Start of Block

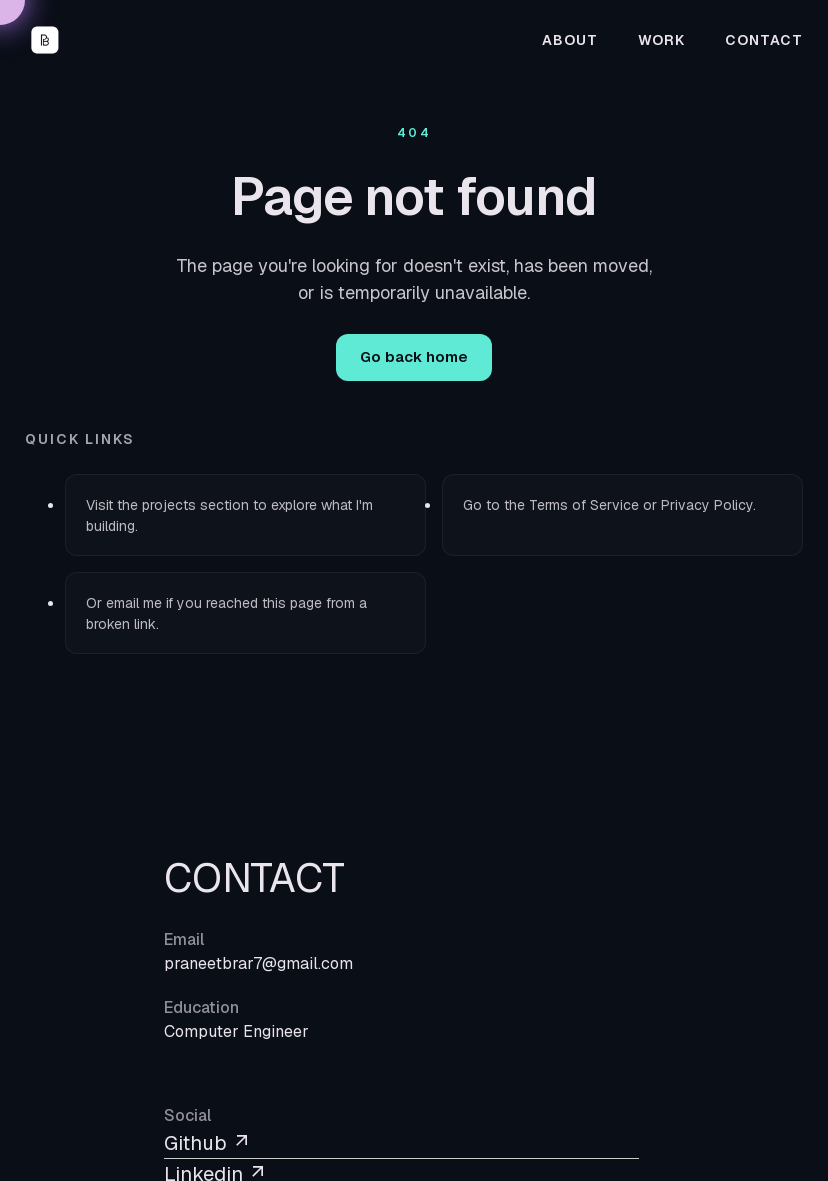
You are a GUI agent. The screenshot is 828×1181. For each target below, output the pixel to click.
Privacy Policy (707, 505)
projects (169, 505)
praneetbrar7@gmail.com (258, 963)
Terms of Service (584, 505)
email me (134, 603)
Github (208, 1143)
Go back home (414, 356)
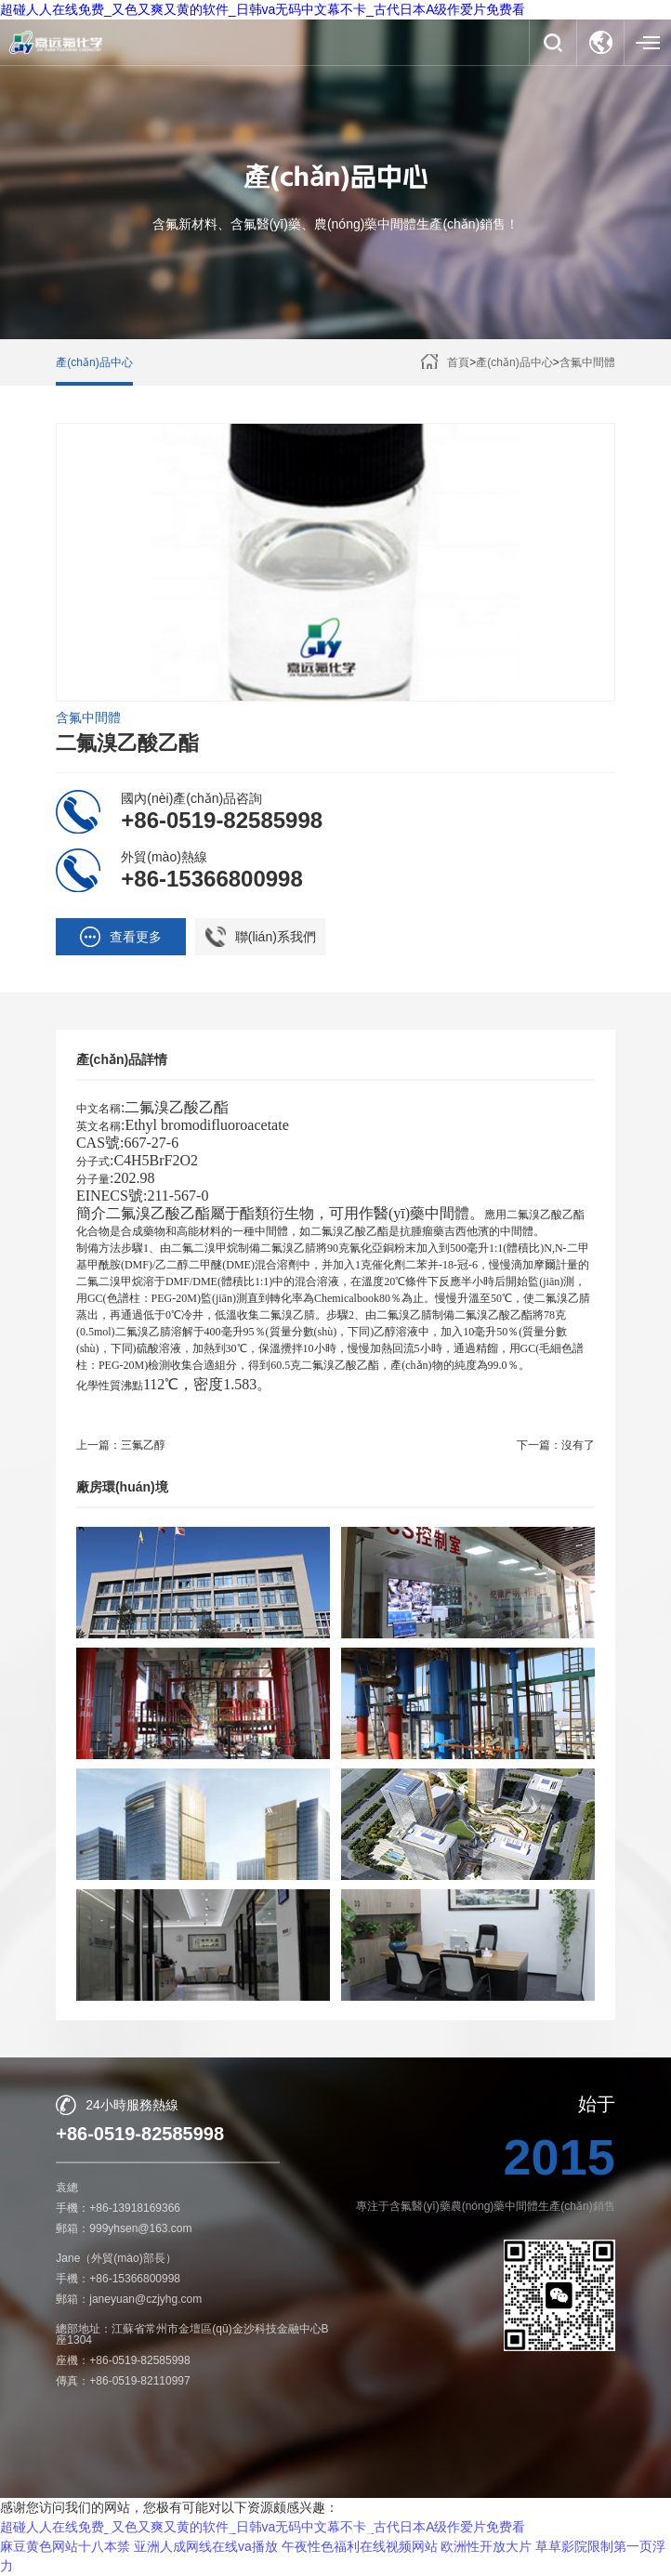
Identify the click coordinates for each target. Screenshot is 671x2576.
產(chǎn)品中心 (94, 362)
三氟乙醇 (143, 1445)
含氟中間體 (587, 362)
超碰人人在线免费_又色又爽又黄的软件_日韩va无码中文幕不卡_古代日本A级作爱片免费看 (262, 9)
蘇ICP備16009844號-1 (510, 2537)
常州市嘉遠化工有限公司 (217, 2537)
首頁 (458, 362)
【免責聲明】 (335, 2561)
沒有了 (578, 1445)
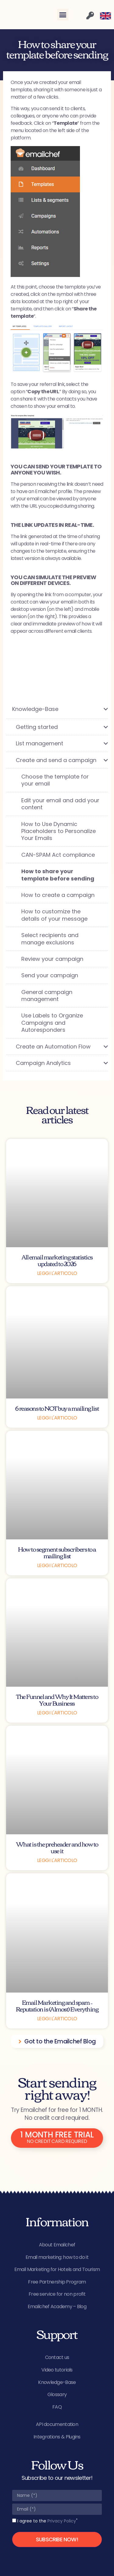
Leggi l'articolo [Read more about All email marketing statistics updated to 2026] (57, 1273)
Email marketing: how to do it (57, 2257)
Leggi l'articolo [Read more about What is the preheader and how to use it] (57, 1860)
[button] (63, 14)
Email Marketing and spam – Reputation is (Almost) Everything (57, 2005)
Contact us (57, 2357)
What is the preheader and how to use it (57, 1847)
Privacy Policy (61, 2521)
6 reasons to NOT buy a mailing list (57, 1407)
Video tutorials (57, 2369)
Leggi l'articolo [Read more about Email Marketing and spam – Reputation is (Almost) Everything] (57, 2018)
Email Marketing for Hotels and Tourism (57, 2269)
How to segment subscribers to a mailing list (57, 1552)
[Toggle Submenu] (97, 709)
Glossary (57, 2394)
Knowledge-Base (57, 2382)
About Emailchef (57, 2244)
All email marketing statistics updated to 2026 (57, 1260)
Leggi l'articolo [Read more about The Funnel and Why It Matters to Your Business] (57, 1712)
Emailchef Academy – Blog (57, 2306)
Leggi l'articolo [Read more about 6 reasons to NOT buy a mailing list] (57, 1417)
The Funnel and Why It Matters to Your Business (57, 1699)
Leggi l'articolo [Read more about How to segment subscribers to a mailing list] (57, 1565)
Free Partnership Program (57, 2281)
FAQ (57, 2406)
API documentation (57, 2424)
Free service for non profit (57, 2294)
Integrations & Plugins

End of Block

** YOUR GOAL **
All lines above that hold the string "each" should be copied.

** ANSWER SPACE **
You are a GUI agent. The screenshot is 828×1181. For each target below, output the pixel to click.
Identify the click coordinates for each target. Screenshot is 671x2576.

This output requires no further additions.